Michelangelo dismissed Flemish art because it encouraged viewers to emote rather than contemplate
But this is mostly prologue to his great passion – the 18th century’s flowering of sentimentality: Richardson’s tearful heroines, Goethe’s The Sorrows of Young Werther, Rousseau’s Julie (though Mount brushes off the prickly writer as unoriginal, calculated and cynical) and Henry Mackenzie’s The Man of Feeling, which he regards as the high point of sentimental fiction. He enthuses about the philosophy of David Hume and Adam Smith, who explore the moral dimensions of feeling and the epistemology of sympathy. Here Mount is particularly persuasive about the period’s genuine intellectual achievements while remaining alert to its contradictions.
He extends his analysis to later writers such as Dickens, whose overwrought characters and scenes, such as the death of Little Nell in The Old Curiosity Shop, caused a nation to mourn and Oscar Wilde to quip that ‘one must have a heart of stone to read the death of Little Nell without laughing’. Mount insists that Dickens was derided not because his writing was weak but because it was dangerously effective. So, too, was other literature. A well-worn anecdote claims that Abraham Lincoln, following the outbreak of America’s Civil War, called Harriet Beecher Stowe, the author of Uncle Tom’s Cabin, ‘the little woman who wrote the book that started this great war’.
Arriving at what Mount identifies as the third sentimental revolution – the permissive society emerging in the 1960s and continuing in stages to the present – the argument becomes less dexterous and more of an irritable stomp. What follows reads like a checklist of progressive causes: the legalisation of homosexuality and abortion; the end of capital punishment; the passing of divorce laws – all of which, he suggests, were won by sentiment. Missing here is any serious consideration of the political activism and rational arguments that many social movements advanced, or thoughtful discussion of the opponents to such reforms. Did critics like Mary Whitehouse really just not feel enough emotion?
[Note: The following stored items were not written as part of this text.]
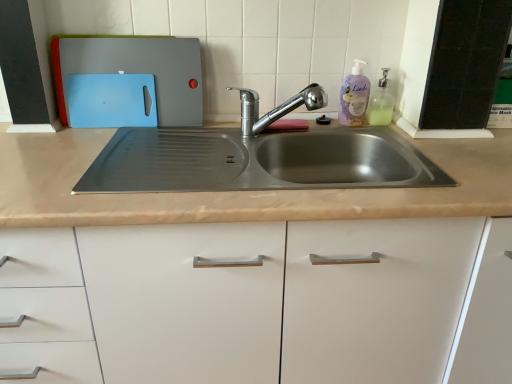 Question: Considering the relative positions of purple matte bottle at upper right and translucent plastic soap dispenser at upper right in the image provided, is purple matte bottle at upper right to the left of translucent plastic soap dispenser at upper right from the viewer's perspective?

Choices:
 (A) no
 (B) yes

Answer: (B)

Question: Does purple matte bottle at upper right have a greater height compared to translucent plastic soap dispenser at upper right?

Choices:
 (A) yes
 (B) no

Answer: (A)

Question: Does purple matte bottle at upper right have a lesser height compared to translucent plastic soap dispenser at upper right?

Choices:
 (A) yes
 (B) no

Answer: (B)

Question: Can you confirm if purple matte bottle at upper right is thinner than translucent plastic soap dispenser at upper right?

Choices:
 (A) no
 (B) yes

Answer: (B)

Question: From the image's perspective, is purple matte bottle at upper right over translucent plastic soap dispenser at upper right?

Choices:
 (A) yes
 (B) no

Answer: (A)

Question: Could you tell me if purple matte bottle at upper right is turned towards translucent plastic soap dispenser at upper right?

Choices:
 (A) no
 (B) yes

Answer: (A)

Question: Is purple matte bottle at upper right at the back of matte plastic cutting boards at upper left?

Choices:
 (A) yes
 (B) no

Answer: (B)

Question: From a real-world perspective, is matte plastic cutting boards at upper left located beneath purple matte bottle at upper right?

Choices:
 (A) yes
 (B) no

Answer: (B)

Question: Is matte plastic cutting boards at upper left bigger than purple matte bottle at upper right?

Choices:
 (A) no
 (B) yes

Answer: (B)

Question: Considering the relative positions of matte plastic cutting boards at upper left and purple matte bottle at upper right in the image provided, is matte plastic cutting boards at upper left to the left of purple matte bottle at upper right from the viewer's perspective?

Choices:
 (A) no
 (B) yes

Answer: (B)

Question: Is matte plastic cutting boards at upper left positioned far away from purple matte bottle at upper right?

Choices:
 (A) yes
 (B) no

Answer: (B)

Question: Is the depth of matte plastic cutting boards at upper left greater than that of purple matte bottle at upper right?

Choices:
 (A) yes
 (B) no

Answer: (B)

Question: From the image's perspective, is chrome metallic faucet at center located beneath matte plastic cutting boards at upper left?

Choices:
 (A) no
 (B) yes

Answer: (B) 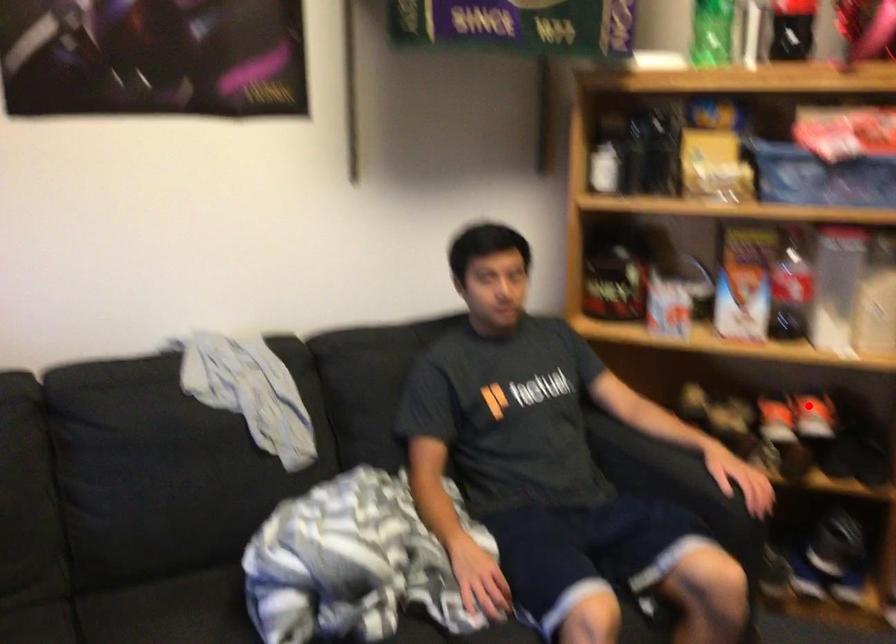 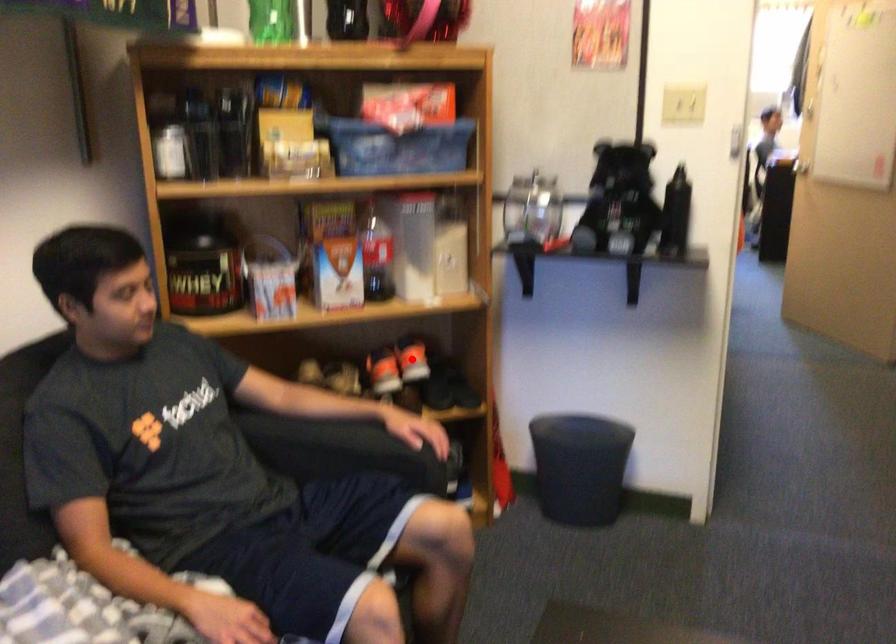 I am providing you with two images of the same scene from different viewpoints. A red point is marked on the first image and another point is marked on the second image. Is the marked point in image1 the same physical position as the marked point in image2?

Yes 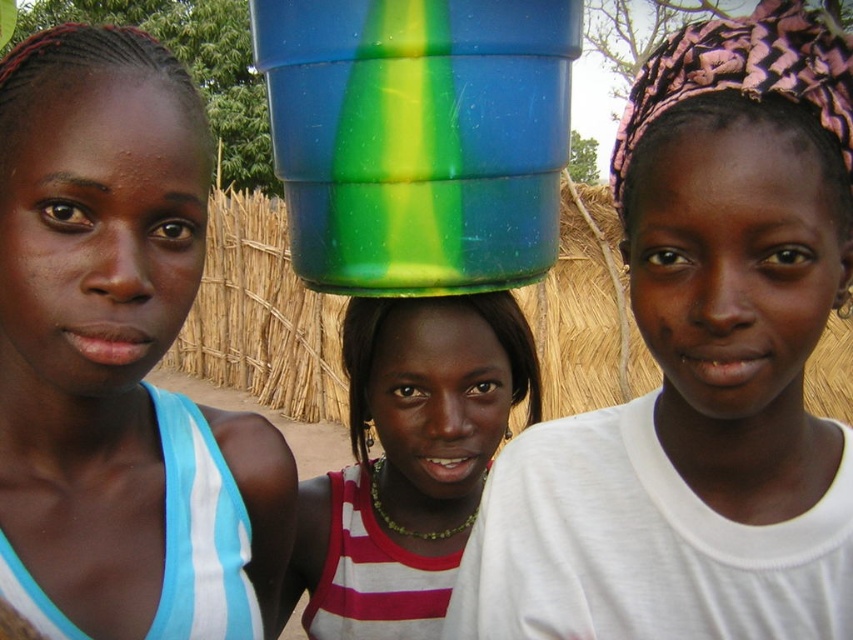 Looking at this image, does matte plastic bucket at upper center have a smaller size compared to green translucent bucket at center?

Yes, matte plastic bucket at upper center is smaller than green translucent bucket at center.

Does matte plastic bucket at upper center have a greater width compared to green translucent bucket at center?

No.

Is point (820, 152) more distant than point (503, 292)?

No, it is in front of (503, 292).

Where is `matte plastic bucket at upper center`? This screenshot has height=640, width=853. matte plastic bucket at upper center is located at coordinates (699, 371).

Can you confirm if matte plastic bucket at upper center is thinner than green plastic bucket at center?

Indeed, matte plastic bucket at upper center has a lesser width compared to green plastic bucket at center.

The height and width of the screenshot is (640, 853). Describe the element at coordinates (699, 371) in the screenshot. I see `matte plastic bucket at upper center` at that location.

Locate an element on the screen. This screenshot has height=640, width=853. matte plastic bucket at upper center is located at coordinates (699, 371).

Between matte blue tank top at left and green plastic bucket at center, which one appears on the right side from the viewer's perspective?

From the viewer's perspective, green plastic bucket at center appears more on the right side.

Who is lower down, matte blue tank top at left or green plastic bucket at center?

green plastic bucket at center is lower down.

Is point (164, 477) closer to viewer compared to point (489, 458)?

Yes.

Find the location of a particular element. This screenshot has width=853, height=640. matte blue tank top at left is located at coordinates (94, 312). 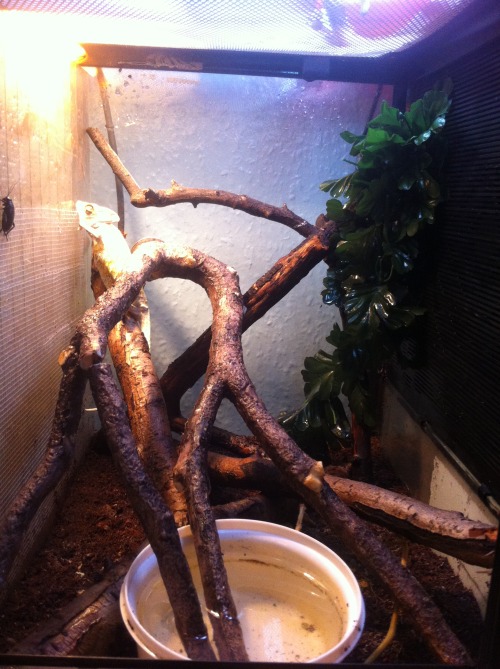 Image resolution: width=500 pixels, height=669 pixels. I want to click on light source, so click(43, 64). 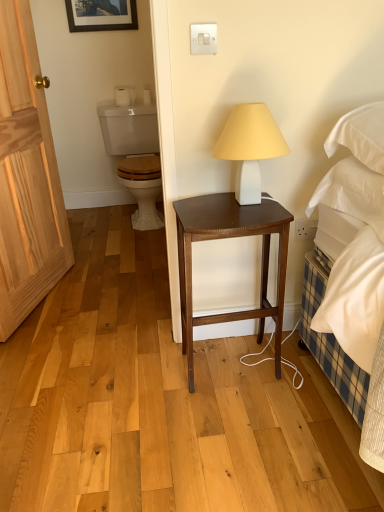 Locate an element on the screen. Image resolution: width=384 pixels, height=512 pixels. free location in front of dark wood stool at center is located at coordinates (246, 428). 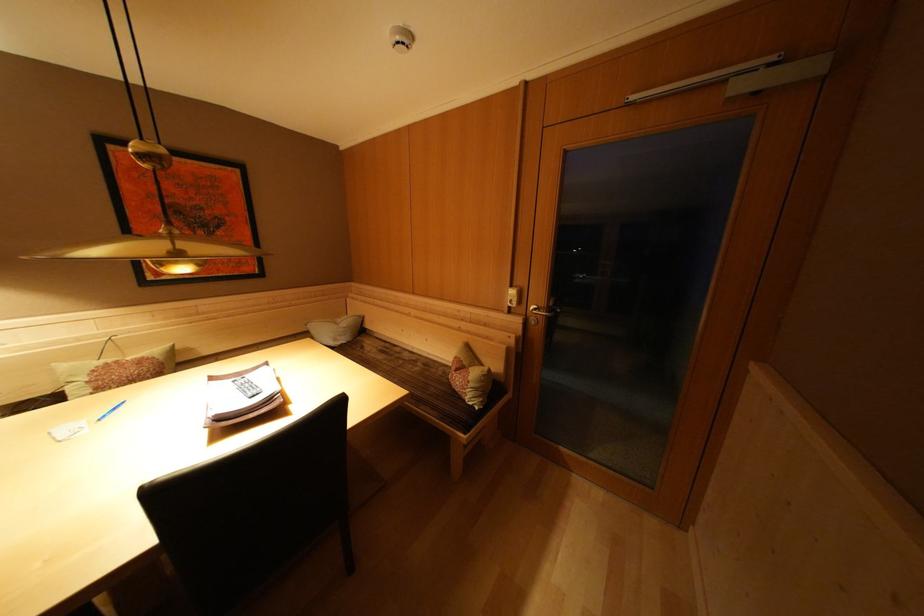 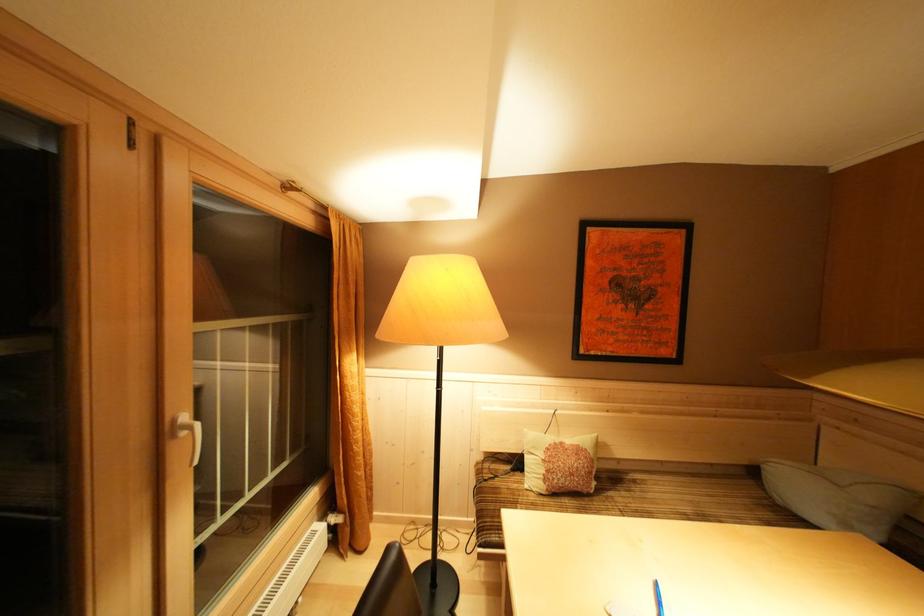 Where in the second image is the point corresponding to pixel 351 329 from the first image?

(879, 503)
Mount sees a backlash against sentiment everywhere today. Here, Spectator writers Rod Liddle and Toby Young get a mention, but the evidence suggests that Mount has no reason to fear. While there is criticism of ‘emotional correctness’, the dynamics of our era – where feelings over facts is a rallying cry – suggest that those he calls ‘stony-hearted’ are very much on the back foot. We live in times where emotion floods the public realm and those who do not emote are considered lesser moral beings. Sentiment’s potential dangers do get acknowledgment in the book, particularly how the French Revolution’s Reign of Terror demonstrated how feeling could turn monstrous. But this insight doesn’t extend to today’s world.
The book opens with Paul McCartney’s question ‘What’s wrong with being sentimental?’. But this might have more force if McCartney hadn’t needed John Lennon to add necessary grit and levity to his sweeter impulses. The problem is not sentiment per se, but sentiment unmoored from reason. Feeling without accompanying rationality becomes not moral force but narcissistic self-indulgence – or worse, a kind of emotional tyranny that shuts down genuine public discourse in favour of untested individual feelings.
Like the finest love letters, this tribute to human feeling proves most persuasive when passion enhances rather than eclipses judgment – a balance the work achieves in its historical sections but loses when sentiment leads the author to mistake our current emotional turbulence for enlightened progress.